▶ **ACTIVITY**: In the entries below, find the line with "komfortabel. Das" and the line with "Zimmer war perfekt". Print those two and everything between them exactly, and nothing else.

▶ **EXERCISE INPUTS**:
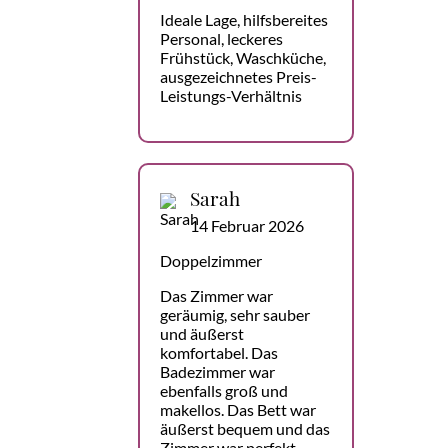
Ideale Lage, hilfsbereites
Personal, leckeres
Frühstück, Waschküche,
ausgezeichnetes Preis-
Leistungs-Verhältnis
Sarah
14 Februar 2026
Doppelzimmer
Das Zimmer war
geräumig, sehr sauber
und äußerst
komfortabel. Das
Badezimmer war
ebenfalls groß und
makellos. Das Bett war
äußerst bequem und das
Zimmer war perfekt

==

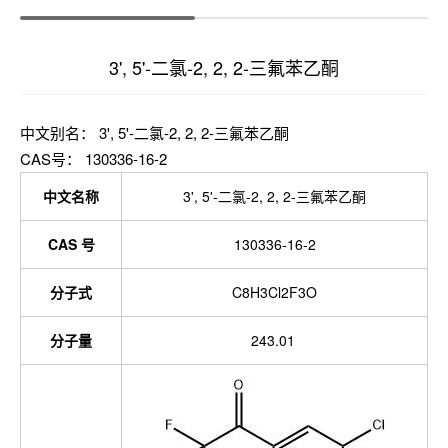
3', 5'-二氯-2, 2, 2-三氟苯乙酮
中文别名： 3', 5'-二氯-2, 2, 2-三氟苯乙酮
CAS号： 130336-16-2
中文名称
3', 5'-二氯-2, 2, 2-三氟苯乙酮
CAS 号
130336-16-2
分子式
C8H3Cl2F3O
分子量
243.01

▶ **SOLUTION FOR THIS TASK**:
komfortabel. Das
Badezimmer war
ebenfalls groß und
makellos. Das Bett war
äußerst bequem und das
Zimmer war perfekt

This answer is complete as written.